Jamila scanned Ben from the pink sunburn on his nose down to his dusty Converse. Then she arrowed her gaze at my stucco-smeared workout clothes. God only knew what she thought the crusty white stains were. A smile curled her purple lips. “Hungry, Ben?”

“N—I—Am I? Hungry?” He blinked at me.

I closed my eyes and sighed through my nose. “Come in, Ben. Let’s have a drink, at least.” I eyed the fruity concoction in the pitcher. I’d bet my mother’s favorite rosary—the one Pope John Paul II had touched himself—that it didn’t contain a single drop of alcohol.

But Ben wasn’t the first to come through the gate. That dog, the one that followed him everywhere, slunk through, low to the ground, straight toward Jamila.

“And who do we have here?” She squatted gracefully, like a feather descending, and held out her hand. The dog sniffed it and then butted his head into it, seeking her caress. Jamila scratched his chin and behind his ears before he flopped to his back so she could scratch his belly.

“I call him Coco,” Ben said.

“Coco,” Jamila crooned. The dog wagged his tail.

While Jamila lavished attention on the dog, I took the pitcher from Ben and tugged him a few feet away. “Sorry, I—she doesn’t usually stay long.” Why was I apologizing to Ben? Jamila was my friend and had more right to be here than he did. Still, I said, “You can leave whenever you’d like.”

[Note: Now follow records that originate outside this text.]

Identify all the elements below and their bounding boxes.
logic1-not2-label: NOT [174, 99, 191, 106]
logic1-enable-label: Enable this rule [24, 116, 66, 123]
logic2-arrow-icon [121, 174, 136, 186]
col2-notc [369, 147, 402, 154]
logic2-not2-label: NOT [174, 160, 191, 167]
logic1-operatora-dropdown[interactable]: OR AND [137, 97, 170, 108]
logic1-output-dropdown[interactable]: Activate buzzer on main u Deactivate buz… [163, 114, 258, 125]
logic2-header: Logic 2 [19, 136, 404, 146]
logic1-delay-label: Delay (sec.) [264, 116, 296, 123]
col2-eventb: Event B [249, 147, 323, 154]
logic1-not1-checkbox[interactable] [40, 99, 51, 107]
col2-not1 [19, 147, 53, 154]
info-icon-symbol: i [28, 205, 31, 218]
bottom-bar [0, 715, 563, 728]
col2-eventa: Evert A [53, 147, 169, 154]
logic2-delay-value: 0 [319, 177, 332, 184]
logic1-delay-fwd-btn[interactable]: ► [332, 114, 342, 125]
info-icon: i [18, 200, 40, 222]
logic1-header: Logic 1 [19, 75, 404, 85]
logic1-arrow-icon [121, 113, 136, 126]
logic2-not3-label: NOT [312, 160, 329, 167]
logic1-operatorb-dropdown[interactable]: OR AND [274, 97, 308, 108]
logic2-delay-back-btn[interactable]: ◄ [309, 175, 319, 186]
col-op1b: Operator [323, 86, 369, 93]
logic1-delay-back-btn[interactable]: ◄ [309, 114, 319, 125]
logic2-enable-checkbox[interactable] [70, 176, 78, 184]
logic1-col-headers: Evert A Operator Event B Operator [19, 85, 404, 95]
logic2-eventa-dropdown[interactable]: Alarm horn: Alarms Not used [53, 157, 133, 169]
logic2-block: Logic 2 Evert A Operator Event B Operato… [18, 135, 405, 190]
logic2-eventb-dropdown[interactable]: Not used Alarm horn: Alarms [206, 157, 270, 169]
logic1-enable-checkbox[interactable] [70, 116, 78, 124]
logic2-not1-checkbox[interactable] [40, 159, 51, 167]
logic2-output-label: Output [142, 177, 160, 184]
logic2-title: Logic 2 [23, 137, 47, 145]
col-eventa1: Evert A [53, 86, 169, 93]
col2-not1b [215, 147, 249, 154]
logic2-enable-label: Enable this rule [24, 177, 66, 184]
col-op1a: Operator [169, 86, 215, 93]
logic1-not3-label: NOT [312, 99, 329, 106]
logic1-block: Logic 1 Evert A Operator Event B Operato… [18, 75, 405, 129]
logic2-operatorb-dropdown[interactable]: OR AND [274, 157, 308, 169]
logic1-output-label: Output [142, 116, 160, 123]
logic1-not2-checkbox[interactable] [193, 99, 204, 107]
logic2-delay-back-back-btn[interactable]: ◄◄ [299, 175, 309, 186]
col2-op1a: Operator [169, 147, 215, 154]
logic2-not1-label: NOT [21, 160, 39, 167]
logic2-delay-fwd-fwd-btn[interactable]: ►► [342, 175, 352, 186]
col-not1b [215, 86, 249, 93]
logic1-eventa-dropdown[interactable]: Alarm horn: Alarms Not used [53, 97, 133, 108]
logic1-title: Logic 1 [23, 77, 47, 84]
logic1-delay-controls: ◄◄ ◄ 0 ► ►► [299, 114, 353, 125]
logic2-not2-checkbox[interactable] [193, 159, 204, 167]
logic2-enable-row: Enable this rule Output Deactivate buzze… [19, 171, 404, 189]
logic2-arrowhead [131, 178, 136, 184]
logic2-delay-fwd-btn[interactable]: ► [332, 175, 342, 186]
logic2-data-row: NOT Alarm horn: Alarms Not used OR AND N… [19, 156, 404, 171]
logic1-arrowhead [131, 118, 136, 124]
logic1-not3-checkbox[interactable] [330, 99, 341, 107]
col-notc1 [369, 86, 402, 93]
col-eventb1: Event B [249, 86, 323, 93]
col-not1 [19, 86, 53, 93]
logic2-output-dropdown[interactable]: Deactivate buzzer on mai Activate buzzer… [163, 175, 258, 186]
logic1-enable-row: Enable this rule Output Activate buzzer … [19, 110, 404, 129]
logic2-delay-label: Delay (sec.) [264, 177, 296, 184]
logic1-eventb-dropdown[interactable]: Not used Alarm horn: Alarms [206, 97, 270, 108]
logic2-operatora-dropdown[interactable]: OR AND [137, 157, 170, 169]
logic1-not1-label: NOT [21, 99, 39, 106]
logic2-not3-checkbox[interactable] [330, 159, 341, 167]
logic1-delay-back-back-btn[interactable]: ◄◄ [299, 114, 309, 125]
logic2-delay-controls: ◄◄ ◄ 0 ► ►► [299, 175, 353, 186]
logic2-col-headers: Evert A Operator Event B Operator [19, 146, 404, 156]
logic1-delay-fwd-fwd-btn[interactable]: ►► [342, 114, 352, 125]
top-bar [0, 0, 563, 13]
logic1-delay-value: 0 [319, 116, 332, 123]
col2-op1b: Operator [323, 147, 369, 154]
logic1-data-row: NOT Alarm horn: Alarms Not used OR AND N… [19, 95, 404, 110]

He ducked his head. “Do you want me to go?”

Did I? Jamila had already seen and deduced more than I liked. More than there was, probably. It couldn’t get any worse if he stayed. And as soon as he left, Jamila would launch a line of questioning I wasn’t ready to answer. “It’s up to you.” I crossed one arm, the one that wasn’t holding the pitcher, over my chest.

“She has a room here in your house, doesn’t she?”

He’d seen the frilly guest room. “Sometimes my mother stays there, but it’s mostly Jamila’s.”

“Does—” He pressed his lips together and shook his head. “I’ll stay. For a drink. I’m thirsty.” And he jutted out his chin. For some reason, I wanted to tweak it between my fingers and pull his lips to mine. But I couldn’t. Not in front of Jamila. Fuck! I couldn’t kiss Ben regardless of who else was there. He was my assistant. Off limits.

He brushed past me, and that casual slide of his bare forearm against mine set me on fire. I rubbed it, and when I looked up, Jamila was watching me, a knowing smile playing over her face. Did I say it couldn’t get any worse? I was wrong.

“Cooper,” Ben said, “could you hand me the pitcher, please?”

“Right. Sorry.” I trotted to the table and set it down.

Ben removed the plastic from the top and poured it into the cups he’d filled from the ice bucket. He handed one to Jamila, another to me, and lifted his own. “To surprise visits.”